In dieser Banalität zeigt sich dann das ganze Dilemma des Friedrich Merz. Denn die falsch geknöpfte Jacke der Union hat wohl am wenigsten mit der AfD und am allermeisten mit Angela Merkel zu tun. Sie hat in sechzehn Jahren etliche falsch geknöpfte Jacken verschlissen.

Und um noch kurz in diesem schrägen Bild von Merz zu bleiben, könnte man auch sagen, Angela Merkel hat diese Anzüge ganz zerschnitten und die Grünen beim Wiederzusammenfügen als tapfere Schneiderlein hinzugebeten.

All das weiß Friedrich Merz. Und was von ihm wirklich zu halten ist, wird sich allein daran messen lassen, wie er sich Angela Merkels Politik gegenüber aufstellt. Wieder der Spiegel fasst es am Tag vor Heiligabend in einer schlichten Überschrift zusammen: „Merz geht auf Merkel zu“.

Damit fällt dann allerdings die Idee von Merz als Retter für Deutschland wie ein Kartenhaus zusammen.
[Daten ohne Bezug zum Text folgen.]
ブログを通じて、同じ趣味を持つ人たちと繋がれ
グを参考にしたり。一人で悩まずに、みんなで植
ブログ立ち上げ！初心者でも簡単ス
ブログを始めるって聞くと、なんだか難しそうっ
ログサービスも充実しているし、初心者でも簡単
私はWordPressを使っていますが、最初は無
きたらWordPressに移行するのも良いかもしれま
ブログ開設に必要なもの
Ach, es ist noch viel schlimmer: Friedrich Merz will die frühere Kanzlerin sogar in seine Amtszeit einbinden, wie er selbst sagt. Und weiter: „Ich würde mich freuen, wenn Angela Merkel und die CDU auch in Zukunft beieinanderbleiben, an mir wird es jedenfalls nicht scheitern.“

Nein, Friedrich Merz ist überhaupt kein Hoffnungsträger; er ist auch nicht gut für dieses Land. Merz ist sogar ein enger Verwandter von Christian Lindner, dem es immer nur um Lindner geht, so wie Merz Merz am nächsten ist. Und um die Eingangsfrage zu beantworten: Friedrich Merz ist das falsche Rezept gegen diese sich inflationär ausbreitende Hoffnungslosigkeit: Man kann nicht mit Spatzen gegen Kanonen schießen.